Writing a custom subclass of Tpetra::Operator
Lesson topics

This lesson shows an example of a custom subclass of Tpetra::Operator. Tpetra::Operator generalizes the idea of a sparse matrix-vector product. While Tpetra::CrsMatrix always represents a sparse matrix, a Tpetra::Operator is just a function from an input Tpetra::MultiVector to an output Tpetra::MultiVector.
This example implements a Tpetra::Operator subclass that applies a 1-D Laplacian with Dirichlet boundary conditions. It accepts a communicator and a global number of mesh points.
Code example

This example shows how to implement a custom Tpetra::Operator.
// @HEADER
// *****************************************************************************
//          Tpetra: Templated Linear Algebra Services Package
//
// Copyright 2008 NTESS and the Tpetra contributors.
// SPDX-License-Identifier: BSD-3-Clause
// *****************************************************************************
// @HEADER
#include <Tpetra_Core.hpp>
#include <Tpetra_MultiVector.hpp>
#include <Tpetra_Operator.hpp>
#include <Tpetra_Vector.hpp>
#include <Teuchos_TimeMonitor.hpp>
#include <cstdlib> // EXIT_SUCCESS, EXIT_FAILURE
#include <iostream>
// Define a class for our user-defined operator.
// In this case, it is the tridiagonal matrix [-1,2,-1].
// You may define it to be whatever you like.
//
// In general, Trilinos does NOT require the user to deal with MPI
// communication explicitly.  If you want to define your own operator
// though, there's no getting around it.  Fortunately, Trilinos makes
// this relatively straightforward with the use of Map and Import
// objects.  All you have to do is define your initial data
// distribution (which is a block row distribution here), and the data
// distribution you need to perform the operations of your
// matrix-vector multiply.  For instance, when performing a
// matrix-vector multiply with a tridiagonal matrix (with a block row
// distribution), each process needs to know the last element owned by
// the previous process and the first element owned by the next
// process.
//
// If you are only interested in running the code sequentially, you
// may safely ignore everything here regarding Map and Import objects.
class MyOp : public Tpetra::Operator<> {
public:
  // Tpetra::Operator subclasses should always define these four typedefs.

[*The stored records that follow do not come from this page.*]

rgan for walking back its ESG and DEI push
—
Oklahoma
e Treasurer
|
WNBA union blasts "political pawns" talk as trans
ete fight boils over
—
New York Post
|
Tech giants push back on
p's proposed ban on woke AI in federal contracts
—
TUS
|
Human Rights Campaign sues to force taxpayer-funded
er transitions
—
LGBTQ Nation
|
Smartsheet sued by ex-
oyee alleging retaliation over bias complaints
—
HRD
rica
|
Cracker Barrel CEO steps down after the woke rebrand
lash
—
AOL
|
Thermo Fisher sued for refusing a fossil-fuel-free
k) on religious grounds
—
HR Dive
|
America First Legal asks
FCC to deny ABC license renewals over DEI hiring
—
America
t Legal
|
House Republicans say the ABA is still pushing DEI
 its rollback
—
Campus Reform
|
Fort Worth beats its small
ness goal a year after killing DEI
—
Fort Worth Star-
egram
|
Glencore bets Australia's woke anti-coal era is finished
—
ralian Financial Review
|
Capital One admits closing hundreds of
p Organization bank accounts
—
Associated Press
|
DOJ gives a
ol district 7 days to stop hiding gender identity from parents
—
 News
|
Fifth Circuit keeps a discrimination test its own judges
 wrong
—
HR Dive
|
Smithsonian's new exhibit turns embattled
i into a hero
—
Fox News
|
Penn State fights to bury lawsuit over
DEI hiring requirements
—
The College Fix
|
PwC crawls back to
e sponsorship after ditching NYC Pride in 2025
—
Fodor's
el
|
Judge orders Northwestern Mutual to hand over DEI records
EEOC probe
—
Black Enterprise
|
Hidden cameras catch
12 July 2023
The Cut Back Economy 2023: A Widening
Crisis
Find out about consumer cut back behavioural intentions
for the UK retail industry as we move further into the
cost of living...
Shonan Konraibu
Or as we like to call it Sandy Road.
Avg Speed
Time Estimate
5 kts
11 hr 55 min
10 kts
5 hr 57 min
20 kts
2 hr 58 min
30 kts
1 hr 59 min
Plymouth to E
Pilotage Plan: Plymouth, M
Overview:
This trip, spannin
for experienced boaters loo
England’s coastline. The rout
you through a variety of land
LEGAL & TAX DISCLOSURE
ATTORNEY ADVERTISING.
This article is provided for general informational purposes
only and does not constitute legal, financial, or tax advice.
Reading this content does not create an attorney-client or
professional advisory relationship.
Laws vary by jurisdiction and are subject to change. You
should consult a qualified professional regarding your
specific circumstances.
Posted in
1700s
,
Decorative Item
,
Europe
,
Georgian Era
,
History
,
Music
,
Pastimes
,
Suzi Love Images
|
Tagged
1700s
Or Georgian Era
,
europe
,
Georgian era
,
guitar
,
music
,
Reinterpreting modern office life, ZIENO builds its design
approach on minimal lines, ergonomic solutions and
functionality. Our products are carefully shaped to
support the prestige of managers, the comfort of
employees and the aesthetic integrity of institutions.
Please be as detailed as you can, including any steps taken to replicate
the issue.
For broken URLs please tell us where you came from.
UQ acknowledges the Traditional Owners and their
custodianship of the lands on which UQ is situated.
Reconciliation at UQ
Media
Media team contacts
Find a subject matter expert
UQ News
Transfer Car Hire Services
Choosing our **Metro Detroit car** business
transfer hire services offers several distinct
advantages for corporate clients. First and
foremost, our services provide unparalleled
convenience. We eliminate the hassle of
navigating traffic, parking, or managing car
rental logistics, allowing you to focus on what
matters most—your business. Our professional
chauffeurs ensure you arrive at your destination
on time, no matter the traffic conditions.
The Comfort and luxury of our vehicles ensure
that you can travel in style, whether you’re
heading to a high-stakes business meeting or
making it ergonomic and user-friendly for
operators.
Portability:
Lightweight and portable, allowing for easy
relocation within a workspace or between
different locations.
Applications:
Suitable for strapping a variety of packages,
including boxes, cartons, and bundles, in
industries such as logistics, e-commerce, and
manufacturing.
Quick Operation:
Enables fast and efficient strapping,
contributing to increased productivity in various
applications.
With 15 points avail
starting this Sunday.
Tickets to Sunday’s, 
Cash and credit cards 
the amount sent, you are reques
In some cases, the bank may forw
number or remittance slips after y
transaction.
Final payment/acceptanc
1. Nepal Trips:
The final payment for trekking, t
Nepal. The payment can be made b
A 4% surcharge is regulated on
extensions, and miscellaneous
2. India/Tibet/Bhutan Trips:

  typedef Tpetra::Operator<>::scalar_type scalar_type;
  typedef Tpetra::Operator<>::local_ordinal_type local_ordinal_type;
  typedef Tpetra::Operator<>::global_ordinal_type global_ordinal_type;
  typedef Tpetra::Operator<>::node_type node_type;
  // The type of the input and output arguments of apply().
  typedef Tpetra::MultiVector<scalar_type, local_ordinal_type,
                              global_ordinal_type, node_type> MV;
  // The Map specialization used by this class.
  typedef Tpetra::Map<local_ordinal_type, global_ordinal_type, node_type> map_type;
private:
  // This is an implementation detail; users don't need to see it.
  typedef Tpetra::Import<local_ordinal_type, global_ordinal_type,
                         node_type> import_type;
public:
  // Constructor
  //
  // n: Global number of rows and columns in the operator.
  // comm: The communicator over which to distribute those rows and columns.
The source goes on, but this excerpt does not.